One thing she knew for sure she would do was to teach that Edith Merton a lesson she would not soon forget. Gardening witch, indeed!
It had been a week ago that she had rendezvoused with Edith at the Hi-Lo Doughnut Shoppe, her favorite stop for cream-filled Bismarcks and unlimited coffee refills. At first, when Dr. Sproot had called her to suggest such a meeting, Edith had demurred. Actually, that was putting it mildly. Edith had wondered aloud how Dr. Sproot could possibly work up the nerve to ever speak to her again, and had hung up on her in mid-sentence. So much for diplomacy. More extreme measures would obviously be called for here. The next step involved something that Dr. Sproot excelled at—threats!
Lately, business had been tough for Edith and her husband, Felix, who owned Mertons’ Liquors and Mertons’ TV and Appliance Mart. Livians were spending less on booze, and running their washing machines and refrigerators longer before replacing them. There was also the fact that Edith’s sideline business—running séances for youngsters who had lost their hamsters, guinea pigs, goldfish, parakeets, and other smallish pets and wanted to commune with them—had also hit the skids.
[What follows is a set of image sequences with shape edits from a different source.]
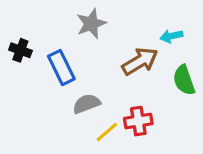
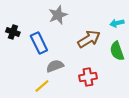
cyan arrow: (171, 36) -> (117, 23), moved
yellow line: (107, 132) -> (42, 86), moved

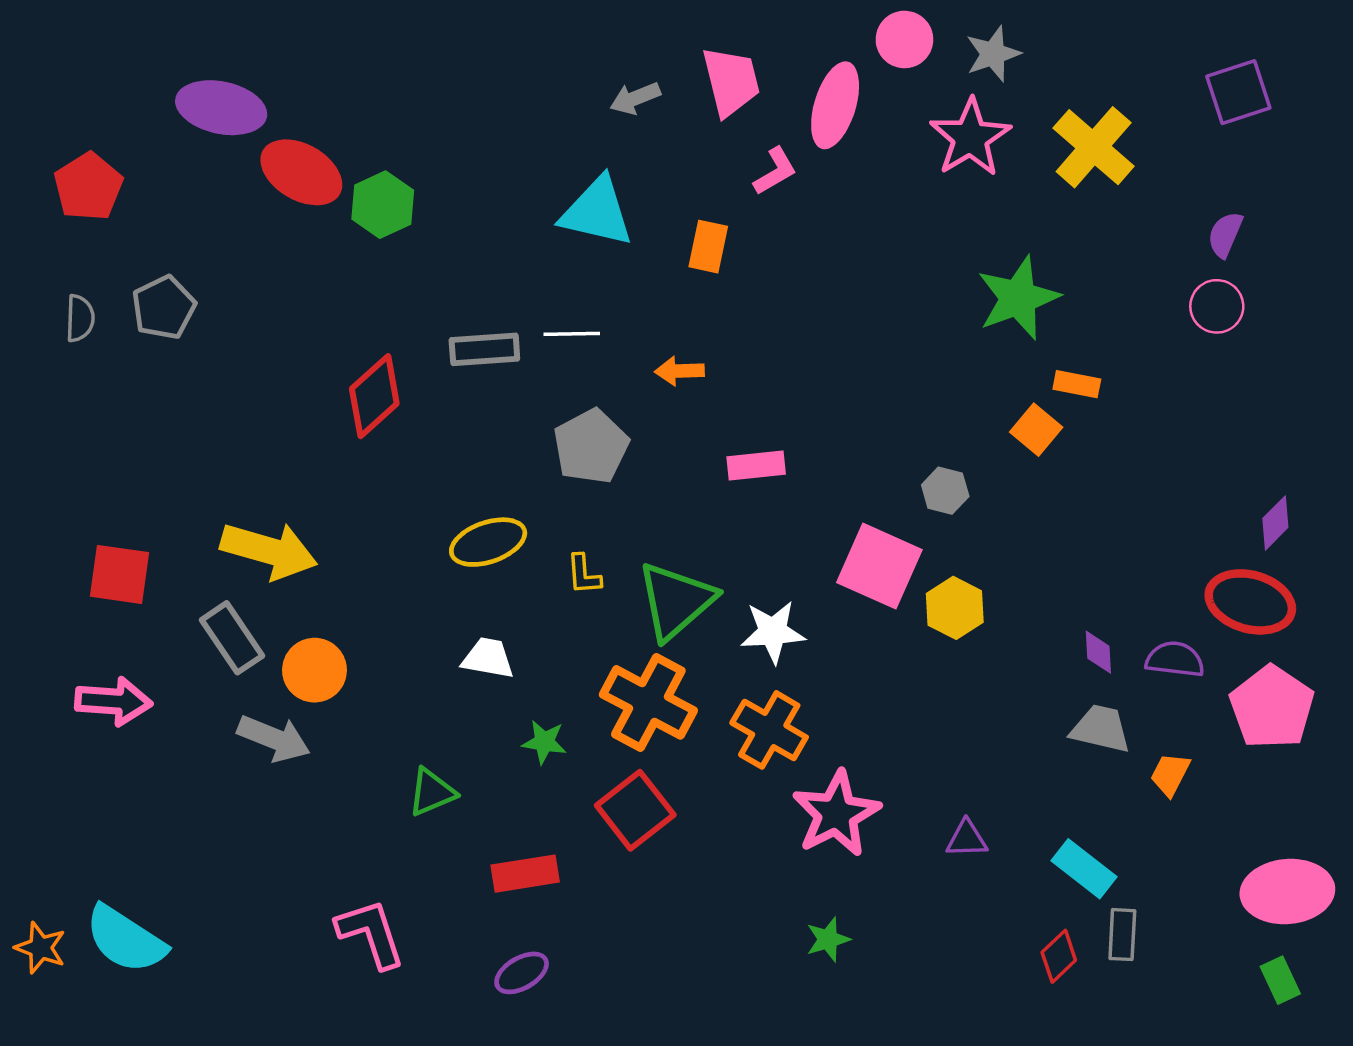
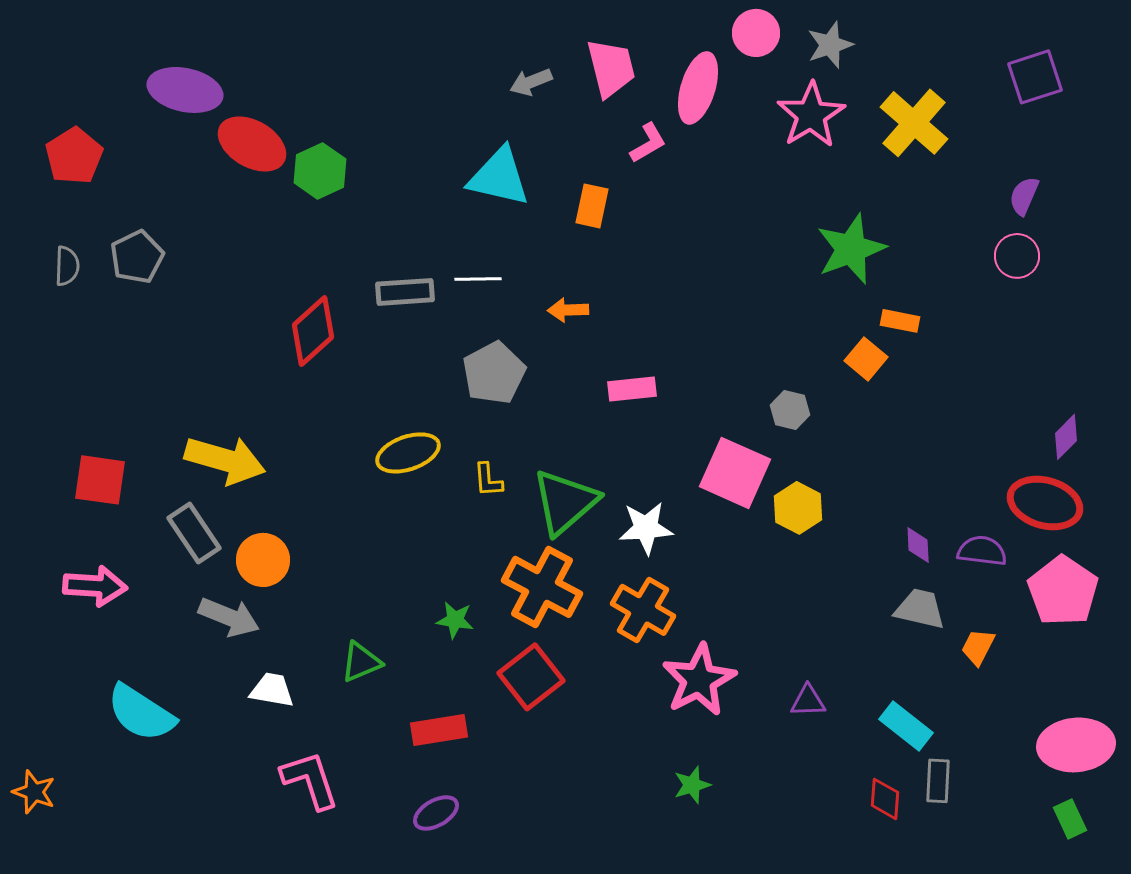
white trapezoid: (488, 658) -> (272, 690), moved
cyan semicircle: (125, 939) -> (141, 713), moved
red diamond: (1059, 956) -> (885, 799), turned -42

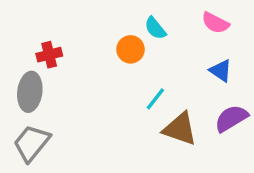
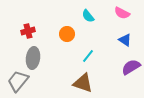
orange circle: (131, 49) -> (67, 34), moved
gray ellipse: (30, 92) -> (33, 58), moved
brown triangle: (180, 129) -> (83, 83), moved

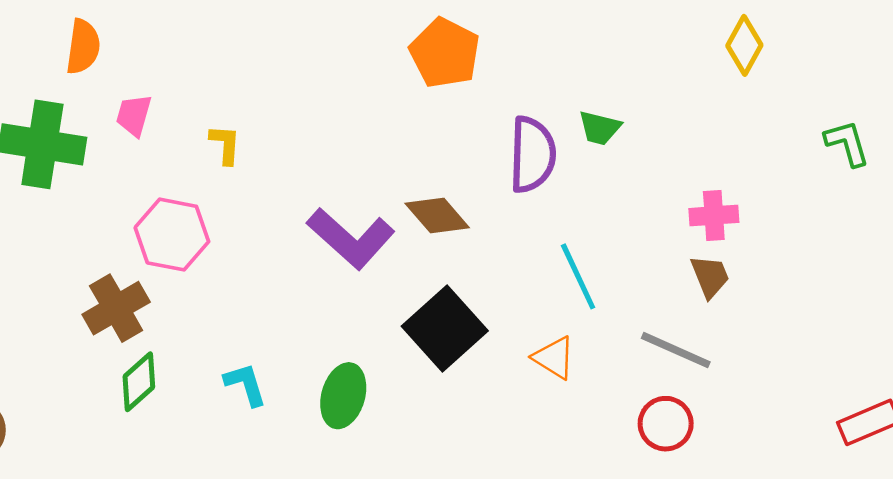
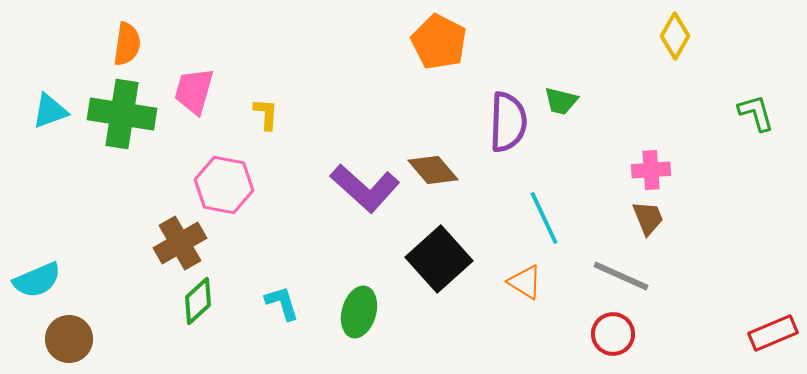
orange semicircle: (83, 47) -> (127, 44), moved
pink trapezoid: (134, 115) -> (194, 91), size x1.4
Livia’s parents were cutting back on Christmas and birthday gifts. They had also been counseled by their pastors, who had heard disquieting rumors about this resurgence of paganism in Livia, that communing with dead organisms, even if it was all in fun, was not in the best interest of their spiritual lives.
All this had come to Dr. Sproot’s attention. That was mainly through a network of shirttail relatives who operated two of the leading lending and mortgage institutions in Livia and did clerical work at one of the Lutheran Church synod offices in downtown St. Anthony, and usually in return for some gardening consultation work.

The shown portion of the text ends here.